EXERCISE GOAL → Every line in the listing that holds "forma" counts once; state the total and nothing more.

WORKING DATA →

- Opening Delimiter -

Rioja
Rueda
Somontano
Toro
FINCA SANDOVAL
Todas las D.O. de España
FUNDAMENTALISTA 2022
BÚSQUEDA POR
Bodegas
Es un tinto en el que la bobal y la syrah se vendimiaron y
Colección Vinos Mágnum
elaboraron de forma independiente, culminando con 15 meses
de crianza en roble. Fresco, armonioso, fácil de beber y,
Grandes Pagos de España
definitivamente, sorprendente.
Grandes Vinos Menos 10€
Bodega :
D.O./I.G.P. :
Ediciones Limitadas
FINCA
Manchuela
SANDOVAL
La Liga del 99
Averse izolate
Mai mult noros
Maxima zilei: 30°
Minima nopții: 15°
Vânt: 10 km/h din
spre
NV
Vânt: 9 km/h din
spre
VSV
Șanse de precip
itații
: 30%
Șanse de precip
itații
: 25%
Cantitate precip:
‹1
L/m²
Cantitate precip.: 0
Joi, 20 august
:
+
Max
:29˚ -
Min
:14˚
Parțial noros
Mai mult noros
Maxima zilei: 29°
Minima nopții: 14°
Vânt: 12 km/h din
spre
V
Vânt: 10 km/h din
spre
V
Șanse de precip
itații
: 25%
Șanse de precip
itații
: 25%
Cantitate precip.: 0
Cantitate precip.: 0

- Closing Delimiter -
- Opening Delimiter -

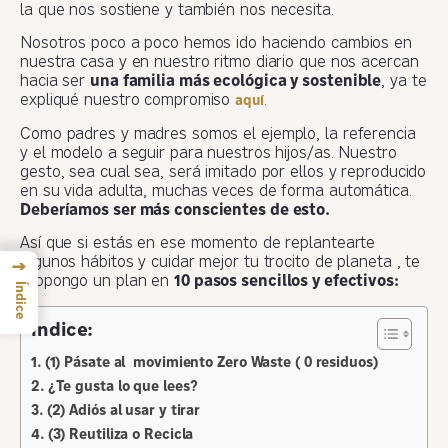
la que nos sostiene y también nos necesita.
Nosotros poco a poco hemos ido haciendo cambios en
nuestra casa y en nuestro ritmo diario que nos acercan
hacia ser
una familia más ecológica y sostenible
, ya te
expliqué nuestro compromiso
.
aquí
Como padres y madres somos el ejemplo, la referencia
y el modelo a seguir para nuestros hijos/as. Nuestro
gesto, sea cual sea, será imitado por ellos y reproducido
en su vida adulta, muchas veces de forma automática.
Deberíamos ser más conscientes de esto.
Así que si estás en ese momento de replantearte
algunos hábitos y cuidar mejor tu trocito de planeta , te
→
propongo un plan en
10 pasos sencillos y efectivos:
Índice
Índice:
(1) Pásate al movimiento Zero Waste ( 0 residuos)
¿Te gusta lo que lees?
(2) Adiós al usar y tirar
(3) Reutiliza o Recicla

- Closing Delimiter -

ANSWER TO THE PROBLEM → 2